WORK REQUIRED | Only a number is expected here: the count of lines in the data that contain "West".

***** INFORMATION SHOWN *****

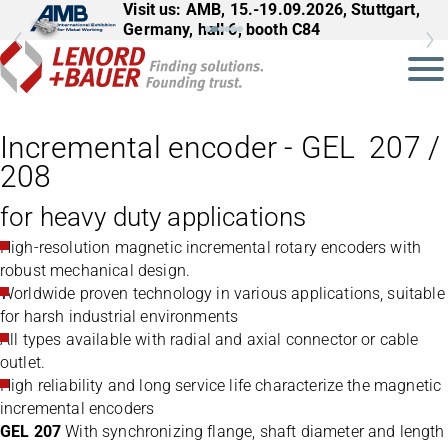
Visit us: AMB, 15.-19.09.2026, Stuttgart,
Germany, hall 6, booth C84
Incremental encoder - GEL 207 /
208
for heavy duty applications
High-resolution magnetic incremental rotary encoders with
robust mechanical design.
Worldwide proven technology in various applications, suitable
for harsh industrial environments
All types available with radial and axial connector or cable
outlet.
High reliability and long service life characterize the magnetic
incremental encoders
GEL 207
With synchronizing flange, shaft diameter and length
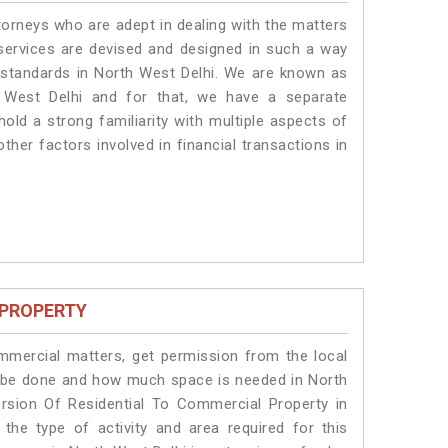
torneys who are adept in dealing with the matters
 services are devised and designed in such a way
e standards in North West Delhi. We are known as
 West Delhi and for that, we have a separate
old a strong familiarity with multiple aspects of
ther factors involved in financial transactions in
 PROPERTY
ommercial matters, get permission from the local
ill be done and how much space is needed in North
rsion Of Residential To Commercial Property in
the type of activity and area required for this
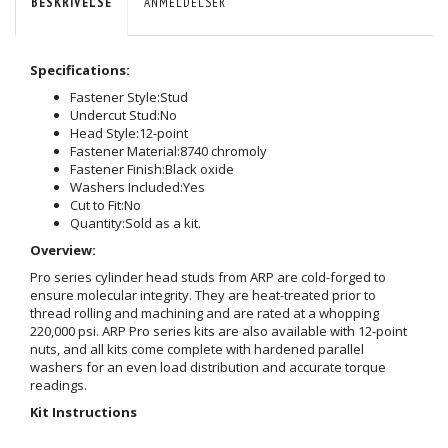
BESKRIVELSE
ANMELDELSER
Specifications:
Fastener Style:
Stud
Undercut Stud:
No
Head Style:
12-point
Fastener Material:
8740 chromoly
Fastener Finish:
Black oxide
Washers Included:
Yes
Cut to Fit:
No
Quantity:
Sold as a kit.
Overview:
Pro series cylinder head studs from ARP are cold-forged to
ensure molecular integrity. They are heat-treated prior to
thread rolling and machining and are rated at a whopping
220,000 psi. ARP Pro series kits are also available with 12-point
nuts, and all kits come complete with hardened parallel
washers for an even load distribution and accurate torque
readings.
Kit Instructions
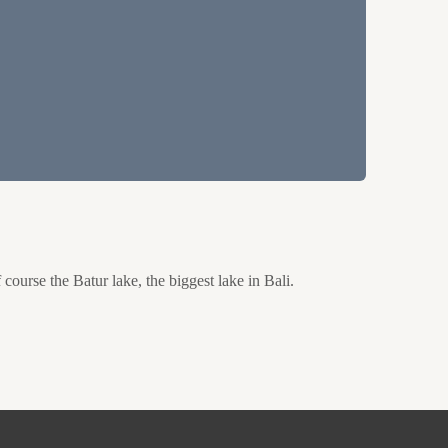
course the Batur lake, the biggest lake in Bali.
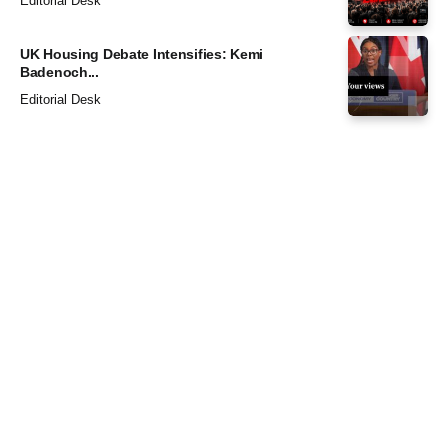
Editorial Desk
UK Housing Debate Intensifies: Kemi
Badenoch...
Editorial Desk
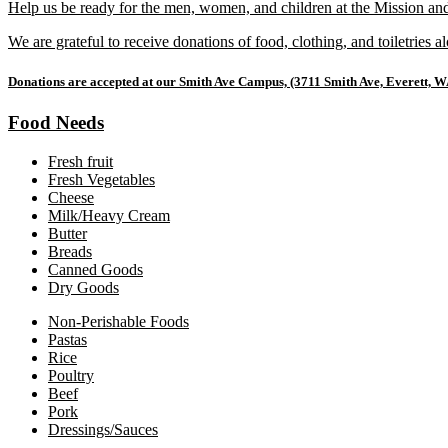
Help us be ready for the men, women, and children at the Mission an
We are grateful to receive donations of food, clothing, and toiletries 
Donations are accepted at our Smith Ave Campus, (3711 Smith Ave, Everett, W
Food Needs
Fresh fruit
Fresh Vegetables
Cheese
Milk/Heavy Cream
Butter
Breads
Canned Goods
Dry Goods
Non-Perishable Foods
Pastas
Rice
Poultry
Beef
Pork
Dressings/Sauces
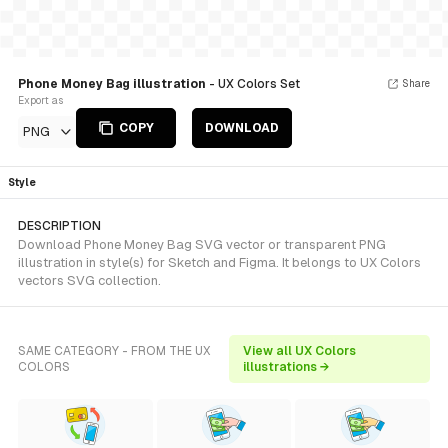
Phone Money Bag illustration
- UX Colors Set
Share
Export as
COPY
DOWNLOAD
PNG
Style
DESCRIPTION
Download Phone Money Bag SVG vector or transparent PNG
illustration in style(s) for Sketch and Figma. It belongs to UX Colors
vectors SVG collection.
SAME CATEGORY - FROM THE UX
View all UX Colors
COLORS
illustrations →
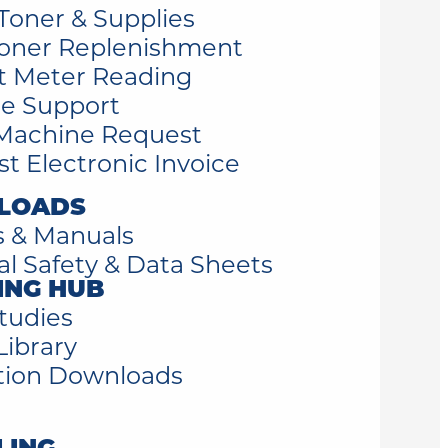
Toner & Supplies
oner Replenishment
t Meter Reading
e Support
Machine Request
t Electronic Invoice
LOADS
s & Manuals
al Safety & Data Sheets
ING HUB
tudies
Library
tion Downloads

*****

OUTPUT BELOW | 2